— Exercise aim —
Output every line of the material exactly, omitting images.

— Provided records —
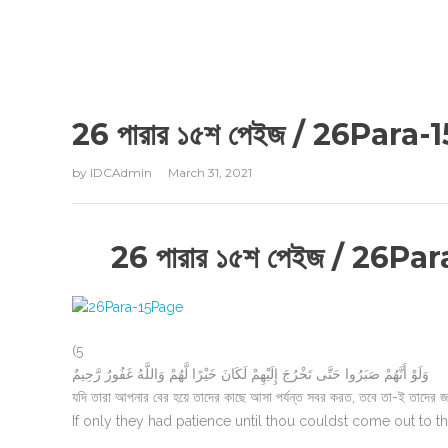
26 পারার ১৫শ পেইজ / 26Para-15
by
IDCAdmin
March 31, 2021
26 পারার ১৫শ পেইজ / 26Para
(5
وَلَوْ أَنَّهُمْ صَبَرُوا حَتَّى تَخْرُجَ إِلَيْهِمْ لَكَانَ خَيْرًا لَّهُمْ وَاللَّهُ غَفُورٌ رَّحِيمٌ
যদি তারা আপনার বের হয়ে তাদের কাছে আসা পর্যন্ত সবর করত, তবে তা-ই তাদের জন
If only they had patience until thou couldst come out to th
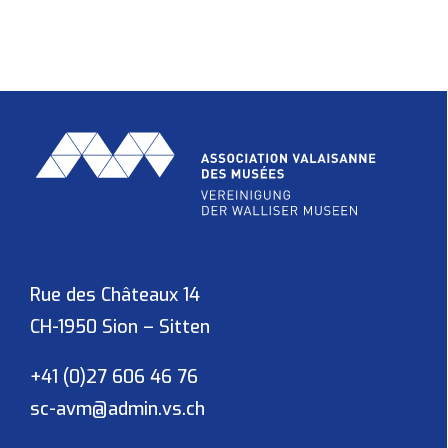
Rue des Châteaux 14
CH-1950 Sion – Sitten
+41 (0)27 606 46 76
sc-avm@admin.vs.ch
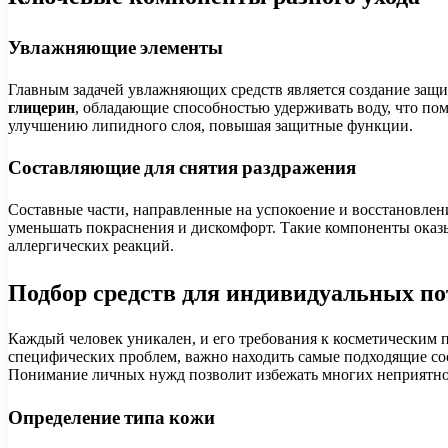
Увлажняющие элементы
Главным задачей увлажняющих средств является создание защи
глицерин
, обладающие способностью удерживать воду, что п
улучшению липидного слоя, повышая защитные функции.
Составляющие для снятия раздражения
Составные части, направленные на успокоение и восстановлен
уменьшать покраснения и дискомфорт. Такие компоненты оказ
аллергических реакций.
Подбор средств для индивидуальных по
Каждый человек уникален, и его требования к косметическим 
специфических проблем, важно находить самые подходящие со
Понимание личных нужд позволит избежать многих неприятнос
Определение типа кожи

— Output of the exercise —
26 পারার ১৫শ পেইজ / 26Para-15
by
IDCAdmin
March 31, 2021
26 পারার ১৫শ পেইজ / 26Para
(5
وَلَوْ أَنَّهُمْ صَبَرُوا حَتَّى تَخْرُجَ إِلَيْهِمْ لَكَانَ خَيْرًا لَّهُمْ وَاللَّهُ غَفُورٌ رَّحِيمٌ
যদি তারা আপনার বের হয়ে তাদের কাছে আসা পর্যন্ত সবর করত, তবে তা-ই তাদের জন
If only they had patience until thou couldst come out to th
Rue des Châteaux 14
CH-1950 Sion – Sitten
+41 (0)27 606 46 76
sc-avm@admin.vs.ch
Увлажняющие элементы
Главным задачей увлажняющих средств является создание защи
глицерин
, обладающие способностью удерживать воду, что п
улучшению липидного слоя, повышая защитные функции.
Составляющие для снятия раздражения
Составные части, направленные на успокоение и восстановлен
уменьшать покраснения и дискомфорт. Такие компоненты оказ
аллергических реакций.
Подбор средств для индивидуальных по
Каждый человек уникален, и его требования к косметическим 
специфических проблем, важно находить самые подходящие со
Понимание личных нужд позволит избежать многих неприятнос
Определение типа кожи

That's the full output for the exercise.